I would like to use OpenMP device offload and CUDA in the same program. The code is templated so they need to compile together. I’ve got a simple makefile based reproducer, about 100 lines of code, here : GitHub - burlen/cuda_plus_offload: test code to see if it possible to compile both CUDA kernells and OpenMP device offload in the same program
Depending on pre-processor defines the code can be compiled with CUDA only, OpenMP offload only, or both CUDA and OpenMP offload. I’ve been trying to use nvcc
w/ the host compiler set to nvc++
. These both come from the HPC SDK 2023 version. The CUDA only and OpenMP only cases indivualy work. However, with CUDA and OpenMP together, it compiles but fails to link.
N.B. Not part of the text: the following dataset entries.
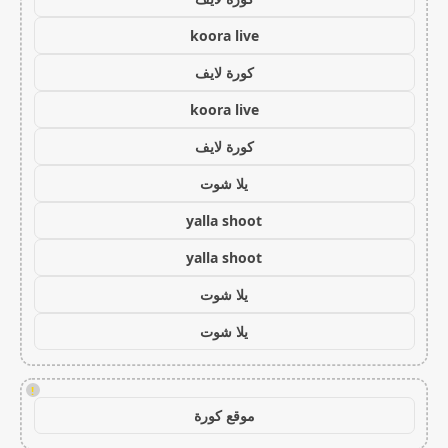
koora live
كورة لايف
koora live
كورة لايف
يلا شوت
yalla shoot
yalla shoot
يلا شوت
يلا شوت
!
موقع كورة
nvcc -g -G --generate-code=arch=compute_75,code=[compute_75,sm_75] -lcuda -lcudart -lcudadevrt -ccbin=`which nvc++` -DCUMP_USE_OPENMP -DCUMP_USE_CUDA -Xcompiler -g,-Mcuda,-mp=gpu,-gpu=cc75,-Minfo=mp,-lcuda,-lcudart,-lcudadevrt,-Mcuda,-pgf90libs -Xlinker -lcuda,-lcudart,-lcudadevrt -x cu main.cpp -o cump_both_nvhpc
void init_omp<float>(float*, unsigned long, float const&):
1, include "stl_construct.h"
33, #omp target teams loop
33, Generating "nvkernel__Z8init_ompIfEvPT_mRKS0__F16399L33_2" GPU kernel
Generating NVIDIA GPU code
35, Loop parallelized across teams, threads(128) /* blockIdx.x threadIdx.x */
33, Generating Multicore code
35, Loop parallelized across threads
/bin/ld: /tmp/tmpxft_00282bd1_00000000-13_cump_both_nvhpc_dlink.o: in function `__cudaRegisterLinkedBinary__NV_MODULE_ID':
/tmp/tmpxft_00282bd1_00000000-7_cump_both_nvhpc_dlink.reg.c:2: undefined reference to `__fatbinwrap__NV_MODULE_ID'
pgacclnk: child process exit status 1: /bin/ld
make: *** [Makefile.nvhpc:12: cump_both_nvhpc] Error 2
Can anyone help on the link options needed?